Wednesday, September 03, 2008

Thieves!!!

I like birds as much as the next person. In fact, a few weeks ago I pulled over, parked the car, and used a menu to lift a baby bird out of the street and onto the grassy verge. I know the most likely outcome is that Tweety died, but at least he didn't get run over.

The word clearly got around. Today, I counted seven birds on the porch, and when I went outside more than twenty flew up into the trees.

You're thinking: they don't know you saved that baby bird from a grisly death. Just because they come to the window and look in at you, that doesn't mean they see you as a friend.

Quite right. I'm not their friend. I'm their communal larder. Look what a cardinal did right in front of me this morning!!:



I managed to save some, though. These are the most delightfully bird-sized tomatoes. They taste great, but they're sooo teensy. I told Mother the birds stole my produce, and she said, "Just cut off the part the bird ate." Uh...Mother...that would leave approximately a gram of tomato. See them here, with the lemon verbena:



For a size reference, I tried to have Iain pose with them. Instead, I learned we've entered the Oral Fixation Stage. Evidence:




[No tomatoes, or babies, were harmed in the making of this post.]

[Except by that bird.]

[Of course, I plan to harm these tomatoes, ASAP.]
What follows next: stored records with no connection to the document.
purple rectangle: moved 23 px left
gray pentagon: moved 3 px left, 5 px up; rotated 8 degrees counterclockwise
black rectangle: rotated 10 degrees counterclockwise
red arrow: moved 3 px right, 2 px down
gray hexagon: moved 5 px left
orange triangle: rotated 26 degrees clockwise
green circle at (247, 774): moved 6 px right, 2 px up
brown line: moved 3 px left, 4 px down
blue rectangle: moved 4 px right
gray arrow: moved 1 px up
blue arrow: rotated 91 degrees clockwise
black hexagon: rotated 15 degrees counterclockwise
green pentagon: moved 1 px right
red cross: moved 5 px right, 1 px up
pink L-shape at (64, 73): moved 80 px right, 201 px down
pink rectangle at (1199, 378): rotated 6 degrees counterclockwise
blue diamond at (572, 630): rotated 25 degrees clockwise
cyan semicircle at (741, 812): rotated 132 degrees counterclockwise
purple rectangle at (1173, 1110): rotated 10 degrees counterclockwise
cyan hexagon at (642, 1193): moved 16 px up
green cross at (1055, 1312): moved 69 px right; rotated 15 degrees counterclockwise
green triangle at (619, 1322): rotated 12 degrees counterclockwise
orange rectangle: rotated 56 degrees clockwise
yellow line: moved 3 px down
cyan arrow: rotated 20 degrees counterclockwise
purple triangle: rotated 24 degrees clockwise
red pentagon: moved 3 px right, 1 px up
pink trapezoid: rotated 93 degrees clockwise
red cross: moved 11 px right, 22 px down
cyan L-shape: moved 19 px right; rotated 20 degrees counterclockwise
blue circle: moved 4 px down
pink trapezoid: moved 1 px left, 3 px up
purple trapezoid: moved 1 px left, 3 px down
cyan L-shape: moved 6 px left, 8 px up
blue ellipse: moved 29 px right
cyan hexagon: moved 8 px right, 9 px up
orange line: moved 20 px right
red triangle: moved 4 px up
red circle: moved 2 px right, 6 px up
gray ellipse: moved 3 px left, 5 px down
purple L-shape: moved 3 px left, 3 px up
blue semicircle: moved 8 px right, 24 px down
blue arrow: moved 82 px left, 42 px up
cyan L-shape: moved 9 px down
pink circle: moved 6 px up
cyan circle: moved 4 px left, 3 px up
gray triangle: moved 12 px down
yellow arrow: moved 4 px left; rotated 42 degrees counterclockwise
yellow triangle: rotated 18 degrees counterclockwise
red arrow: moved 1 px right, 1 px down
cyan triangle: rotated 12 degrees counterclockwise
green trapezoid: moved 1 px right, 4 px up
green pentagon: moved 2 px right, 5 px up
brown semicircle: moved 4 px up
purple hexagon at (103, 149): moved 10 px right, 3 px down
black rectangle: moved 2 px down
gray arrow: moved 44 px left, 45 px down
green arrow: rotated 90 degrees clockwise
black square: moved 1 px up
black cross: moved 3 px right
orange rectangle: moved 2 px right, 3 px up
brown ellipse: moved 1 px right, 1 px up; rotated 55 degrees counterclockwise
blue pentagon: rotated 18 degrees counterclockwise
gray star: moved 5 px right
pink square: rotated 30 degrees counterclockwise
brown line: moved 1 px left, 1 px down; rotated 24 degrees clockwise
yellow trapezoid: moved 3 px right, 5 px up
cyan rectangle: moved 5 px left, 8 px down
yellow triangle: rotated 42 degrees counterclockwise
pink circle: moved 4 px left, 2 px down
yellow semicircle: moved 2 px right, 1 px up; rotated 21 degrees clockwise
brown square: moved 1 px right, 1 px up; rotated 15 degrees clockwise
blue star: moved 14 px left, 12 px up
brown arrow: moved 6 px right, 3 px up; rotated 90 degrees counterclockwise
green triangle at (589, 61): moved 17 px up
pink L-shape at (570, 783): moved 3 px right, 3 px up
[No tomatoes for Baby, though. Not till next summer.]

1 comment:

Unknown said...

We have the same issue so we got 6 bird feeders. Now we have over 8 species of birds in our yard (and about 832124 of each of the species) and they have left *most* of the produce alone.

Then we noticed that we have a bird called the Gray Catbird. It took us a while to identify it but when it was eating out of the compost, eating the maggots, etc there, Will was able to identify it. We thought that it was cool that we had this bird, since apparently it is in decline in our area. And then we watched it go and EAT OUR FIGS!

All the other birds are so involved in the safflower, sunflower, mixed, nijer (thistle), seeds and peanuts, not to mention the suet, they don't care about the produce. Not this bird. He is all about the fresh figs. And the compost.

However, I did already take your mother's advice: I just cut out the parts the bird ate even though we have no shortage of figs. It still makes good fig jam.